Judges and court staff are increasingly comfortable with the concept of reading and annotating briefs and other filings electronically. Many courts now give tablets to judges. Attorneys have become adept at using software to prepare briefs as well.
These changes have laid the foundation for the next evolution: from briefs that are filed electronically but are still functionally like paper briefs (e-filing) to truly electronic briefs that not only are filed electronically but offer functionality that paper briefs lack by being more accessible, portable, storable and searchable (e-briefing).
With this in mind, in 2017, the Council of Appellate Lawyers released a recommendations and options document, designed to help appellate courts improve the functionality and readability of e-briefs. Here’s an excerpt of what they recommend.
File formatting for e-briefs
The format of an e-brief significantly impacts how readers see it, says the Council. It also determines the extent, if any, that a reader is able to modify the brief’s appearance, copy its text, and make annotations.
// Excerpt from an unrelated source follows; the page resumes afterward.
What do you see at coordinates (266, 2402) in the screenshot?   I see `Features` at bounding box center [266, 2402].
File all documents in PDF format, to be designated as the official court record
The official court record should be in a fixed format. Among fixed format options, they think that PDF is “the most common, is easy to generate, and has good annotation options for courts that do not purchase annotation software.”
Convert to PDF rather than scan
Converted PDFs are greatly superior to scanned PDFs. The Council finds that converted PDFs are more legible, fully text searchable, and allow retention of bookmarks and hyperlink.
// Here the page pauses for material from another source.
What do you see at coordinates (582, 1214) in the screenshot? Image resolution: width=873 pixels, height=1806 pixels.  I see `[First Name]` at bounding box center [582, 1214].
Requiring converted PDFs (instead of scanned PDFs) is not burdensome on litigants, says the Council. They feel that once litigants understand the requirement exists, it’s easy to convert a word processing document to PDF.
Scan appendices to PDF with text searchability or compile using converted PDFs
Modern OCR is typically fairly reliable when run on high quality scans. However, text searchability may be very poor if a document has been copied multiple times, contains handwriting, or otherwise is difficult for the OCR software to “read” accurately. Accordingly, it is worthwhile to train and periodically remind judges and court staff of the limitations of scanned PDFs.
File the appendix with the brief as a single PDF
Filing the brief and appendix together as a single PDF facilitates the use of bookmarks and internal hyperlinks to provide automated links between citations in the brief and key record materials.
Provide a reasonable time period for filers to correct formatting deficiencies
Rejecting the filing outright is harsh and arguably unfair if the rejection notice is not immediate and does not give the filer time to refile before the due date, the Council expressed.
They suggest that the better practice is to issue a deficiency notice that specifies the deficiency and provides a reasonable period, such as 3, 5, or 7 days, to refile to correct it.
There’s little doubt that in the coming years, we’ll see a continued move by appellate courts and others toward e-briefing, powered by PDF.